YOUR TASK:
Check every line of the data for the word "filler", and copy those that have it.

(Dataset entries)
+++

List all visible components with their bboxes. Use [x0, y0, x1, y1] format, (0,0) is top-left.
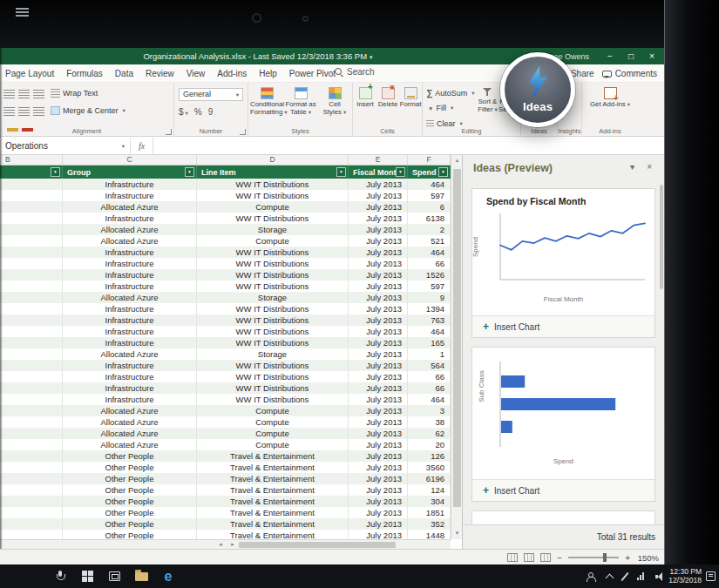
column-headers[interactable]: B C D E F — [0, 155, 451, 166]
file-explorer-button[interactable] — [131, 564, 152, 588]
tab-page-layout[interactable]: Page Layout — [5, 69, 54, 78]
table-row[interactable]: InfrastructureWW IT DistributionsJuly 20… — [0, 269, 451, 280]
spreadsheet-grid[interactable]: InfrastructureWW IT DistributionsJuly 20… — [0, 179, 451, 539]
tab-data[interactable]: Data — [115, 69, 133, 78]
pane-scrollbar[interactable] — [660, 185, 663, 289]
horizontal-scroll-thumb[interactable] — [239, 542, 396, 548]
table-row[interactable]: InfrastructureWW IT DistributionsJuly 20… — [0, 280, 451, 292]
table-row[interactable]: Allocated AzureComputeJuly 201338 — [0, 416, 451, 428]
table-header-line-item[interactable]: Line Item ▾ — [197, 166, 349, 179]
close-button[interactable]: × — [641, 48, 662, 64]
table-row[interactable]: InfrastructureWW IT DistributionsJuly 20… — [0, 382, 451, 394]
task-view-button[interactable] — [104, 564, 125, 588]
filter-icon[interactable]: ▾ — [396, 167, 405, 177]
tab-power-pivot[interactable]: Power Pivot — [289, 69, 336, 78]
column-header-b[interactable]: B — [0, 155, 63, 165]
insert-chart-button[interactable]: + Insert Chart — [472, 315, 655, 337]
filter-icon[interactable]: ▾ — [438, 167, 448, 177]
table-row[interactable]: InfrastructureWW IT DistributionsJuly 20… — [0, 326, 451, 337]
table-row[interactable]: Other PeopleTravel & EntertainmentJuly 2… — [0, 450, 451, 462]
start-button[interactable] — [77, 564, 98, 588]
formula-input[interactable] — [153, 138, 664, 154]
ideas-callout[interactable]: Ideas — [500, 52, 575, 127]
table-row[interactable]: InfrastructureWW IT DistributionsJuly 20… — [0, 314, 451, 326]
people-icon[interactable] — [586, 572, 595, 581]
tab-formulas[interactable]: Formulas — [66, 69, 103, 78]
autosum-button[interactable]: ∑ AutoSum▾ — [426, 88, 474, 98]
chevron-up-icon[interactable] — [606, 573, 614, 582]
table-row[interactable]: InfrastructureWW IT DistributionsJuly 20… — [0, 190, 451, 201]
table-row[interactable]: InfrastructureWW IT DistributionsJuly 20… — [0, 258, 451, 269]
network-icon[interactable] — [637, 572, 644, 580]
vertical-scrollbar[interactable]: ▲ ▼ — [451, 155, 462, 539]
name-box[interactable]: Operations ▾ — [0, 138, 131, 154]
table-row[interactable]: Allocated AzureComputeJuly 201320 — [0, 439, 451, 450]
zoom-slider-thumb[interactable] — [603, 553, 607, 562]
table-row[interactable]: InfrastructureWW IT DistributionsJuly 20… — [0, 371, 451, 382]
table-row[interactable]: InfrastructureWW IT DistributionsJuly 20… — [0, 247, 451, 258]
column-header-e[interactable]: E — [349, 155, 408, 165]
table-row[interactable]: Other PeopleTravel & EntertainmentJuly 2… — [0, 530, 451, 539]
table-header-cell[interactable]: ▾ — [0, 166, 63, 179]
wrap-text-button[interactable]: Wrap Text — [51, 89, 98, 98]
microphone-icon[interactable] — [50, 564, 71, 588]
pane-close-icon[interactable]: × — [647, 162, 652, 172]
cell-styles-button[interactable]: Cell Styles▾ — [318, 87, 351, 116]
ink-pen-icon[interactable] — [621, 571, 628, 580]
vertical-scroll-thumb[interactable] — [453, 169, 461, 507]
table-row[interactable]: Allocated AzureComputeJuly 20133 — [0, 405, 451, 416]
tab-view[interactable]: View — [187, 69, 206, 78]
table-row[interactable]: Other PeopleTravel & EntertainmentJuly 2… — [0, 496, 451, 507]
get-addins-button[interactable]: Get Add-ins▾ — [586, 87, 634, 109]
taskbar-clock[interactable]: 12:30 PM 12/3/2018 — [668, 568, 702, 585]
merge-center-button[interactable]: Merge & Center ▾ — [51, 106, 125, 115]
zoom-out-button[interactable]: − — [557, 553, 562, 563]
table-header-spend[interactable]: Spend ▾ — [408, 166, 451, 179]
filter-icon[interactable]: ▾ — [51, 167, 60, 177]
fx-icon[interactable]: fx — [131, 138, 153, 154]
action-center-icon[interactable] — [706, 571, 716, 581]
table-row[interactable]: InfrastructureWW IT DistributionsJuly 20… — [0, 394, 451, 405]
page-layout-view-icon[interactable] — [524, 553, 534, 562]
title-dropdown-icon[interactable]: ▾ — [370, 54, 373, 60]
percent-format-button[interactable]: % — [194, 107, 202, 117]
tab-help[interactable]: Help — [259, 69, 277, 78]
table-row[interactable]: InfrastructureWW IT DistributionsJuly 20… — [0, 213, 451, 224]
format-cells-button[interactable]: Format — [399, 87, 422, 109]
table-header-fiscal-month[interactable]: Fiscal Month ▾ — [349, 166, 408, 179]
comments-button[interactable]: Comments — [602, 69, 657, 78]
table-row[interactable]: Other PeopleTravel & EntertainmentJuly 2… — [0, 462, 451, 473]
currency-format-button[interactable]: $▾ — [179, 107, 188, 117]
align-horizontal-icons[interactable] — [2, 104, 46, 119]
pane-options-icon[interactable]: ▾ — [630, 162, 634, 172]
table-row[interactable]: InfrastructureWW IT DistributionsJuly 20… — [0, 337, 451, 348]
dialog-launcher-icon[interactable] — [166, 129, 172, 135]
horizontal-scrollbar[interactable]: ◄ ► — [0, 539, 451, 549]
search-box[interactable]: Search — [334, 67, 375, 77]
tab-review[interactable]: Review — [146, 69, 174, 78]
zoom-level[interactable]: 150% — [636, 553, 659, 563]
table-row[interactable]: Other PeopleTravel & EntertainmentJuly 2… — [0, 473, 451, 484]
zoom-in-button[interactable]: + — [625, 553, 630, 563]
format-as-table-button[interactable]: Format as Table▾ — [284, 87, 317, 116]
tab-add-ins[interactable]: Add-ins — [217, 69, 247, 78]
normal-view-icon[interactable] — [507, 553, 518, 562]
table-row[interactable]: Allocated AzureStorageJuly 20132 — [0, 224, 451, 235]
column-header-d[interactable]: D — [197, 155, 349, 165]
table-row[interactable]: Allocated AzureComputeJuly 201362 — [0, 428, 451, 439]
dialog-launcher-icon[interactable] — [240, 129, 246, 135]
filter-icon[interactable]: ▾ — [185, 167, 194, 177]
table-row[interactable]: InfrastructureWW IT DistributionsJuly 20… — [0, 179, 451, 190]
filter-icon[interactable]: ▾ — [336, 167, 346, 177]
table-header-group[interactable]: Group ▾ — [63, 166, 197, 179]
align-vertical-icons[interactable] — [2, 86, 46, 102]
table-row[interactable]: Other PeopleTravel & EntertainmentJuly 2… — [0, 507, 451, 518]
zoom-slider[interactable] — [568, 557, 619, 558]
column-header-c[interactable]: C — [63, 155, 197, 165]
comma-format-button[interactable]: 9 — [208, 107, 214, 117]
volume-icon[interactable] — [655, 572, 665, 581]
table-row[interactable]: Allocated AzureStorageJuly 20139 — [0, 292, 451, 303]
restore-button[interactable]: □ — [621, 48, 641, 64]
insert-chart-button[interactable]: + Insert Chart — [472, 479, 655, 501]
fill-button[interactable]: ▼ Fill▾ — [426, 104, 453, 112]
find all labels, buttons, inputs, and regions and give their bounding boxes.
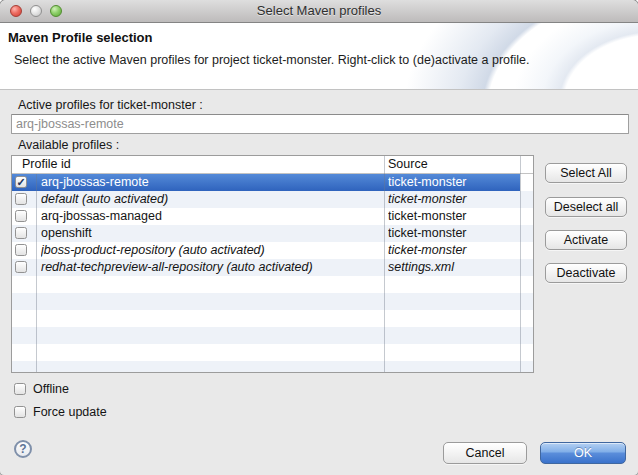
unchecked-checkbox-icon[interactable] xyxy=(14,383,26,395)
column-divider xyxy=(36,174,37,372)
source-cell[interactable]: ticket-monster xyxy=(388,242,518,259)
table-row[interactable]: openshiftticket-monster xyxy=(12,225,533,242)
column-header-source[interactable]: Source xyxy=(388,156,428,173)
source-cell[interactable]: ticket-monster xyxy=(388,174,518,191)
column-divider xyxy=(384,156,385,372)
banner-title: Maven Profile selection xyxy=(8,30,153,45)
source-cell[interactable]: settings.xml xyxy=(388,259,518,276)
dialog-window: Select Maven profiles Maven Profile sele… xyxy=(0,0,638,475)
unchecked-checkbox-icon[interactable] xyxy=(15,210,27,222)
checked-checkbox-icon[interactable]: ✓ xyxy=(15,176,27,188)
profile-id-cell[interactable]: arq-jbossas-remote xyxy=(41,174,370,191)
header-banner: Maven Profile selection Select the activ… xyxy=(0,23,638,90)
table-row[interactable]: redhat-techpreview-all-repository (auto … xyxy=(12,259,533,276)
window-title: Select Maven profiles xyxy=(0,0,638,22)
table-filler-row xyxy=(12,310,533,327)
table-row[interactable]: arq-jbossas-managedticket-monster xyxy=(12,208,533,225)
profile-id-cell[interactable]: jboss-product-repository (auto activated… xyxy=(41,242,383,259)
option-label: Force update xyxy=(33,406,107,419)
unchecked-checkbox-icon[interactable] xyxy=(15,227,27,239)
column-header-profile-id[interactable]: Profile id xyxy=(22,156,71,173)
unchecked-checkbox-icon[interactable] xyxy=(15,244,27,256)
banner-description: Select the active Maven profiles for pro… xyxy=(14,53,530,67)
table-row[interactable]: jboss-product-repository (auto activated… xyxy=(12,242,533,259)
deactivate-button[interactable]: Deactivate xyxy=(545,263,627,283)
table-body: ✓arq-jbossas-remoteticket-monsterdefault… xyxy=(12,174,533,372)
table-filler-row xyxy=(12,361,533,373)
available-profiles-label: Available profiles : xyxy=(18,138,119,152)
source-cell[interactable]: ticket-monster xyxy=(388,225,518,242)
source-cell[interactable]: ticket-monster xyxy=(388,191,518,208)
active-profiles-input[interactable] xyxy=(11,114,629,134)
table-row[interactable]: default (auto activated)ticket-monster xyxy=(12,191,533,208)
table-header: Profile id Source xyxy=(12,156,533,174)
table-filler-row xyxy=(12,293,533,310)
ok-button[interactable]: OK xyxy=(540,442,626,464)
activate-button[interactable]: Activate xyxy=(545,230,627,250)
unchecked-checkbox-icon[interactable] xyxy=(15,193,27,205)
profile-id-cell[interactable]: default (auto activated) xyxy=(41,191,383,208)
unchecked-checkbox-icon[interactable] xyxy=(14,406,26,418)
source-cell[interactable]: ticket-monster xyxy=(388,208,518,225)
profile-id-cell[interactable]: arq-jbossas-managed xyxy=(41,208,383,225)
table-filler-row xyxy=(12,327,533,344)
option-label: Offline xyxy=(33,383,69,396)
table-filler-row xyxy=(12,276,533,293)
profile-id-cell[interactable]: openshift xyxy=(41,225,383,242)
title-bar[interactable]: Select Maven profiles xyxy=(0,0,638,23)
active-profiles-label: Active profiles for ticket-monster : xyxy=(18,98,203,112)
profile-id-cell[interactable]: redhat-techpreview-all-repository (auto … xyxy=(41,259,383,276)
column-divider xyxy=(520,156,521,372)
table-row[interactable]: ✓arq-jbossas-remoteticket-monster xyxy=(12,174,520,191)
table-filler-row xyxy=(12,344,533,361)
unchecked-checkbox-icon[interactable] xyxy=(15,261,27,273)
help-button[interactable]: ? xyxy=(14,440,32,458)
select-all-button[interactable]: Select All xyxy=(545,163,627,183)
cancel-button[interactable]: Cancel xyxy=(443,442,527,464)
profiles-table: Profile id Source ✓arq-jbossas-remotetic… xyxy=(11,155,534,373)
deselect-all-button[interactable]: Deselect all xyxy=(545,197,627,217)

+++

WRITTEN RESPONSE:
table-filler-row xyxy=(12,310,533,327)
table-filler-row xyxy=(12,361,533,373)
table-filler-row xyxy=(12,293,533,310)
table-filler-row xyxy=(12,327,533,344)
table-filler-row xyxy=(12,276,533,293)
table-filler-row xyxy=(12,344,533,361)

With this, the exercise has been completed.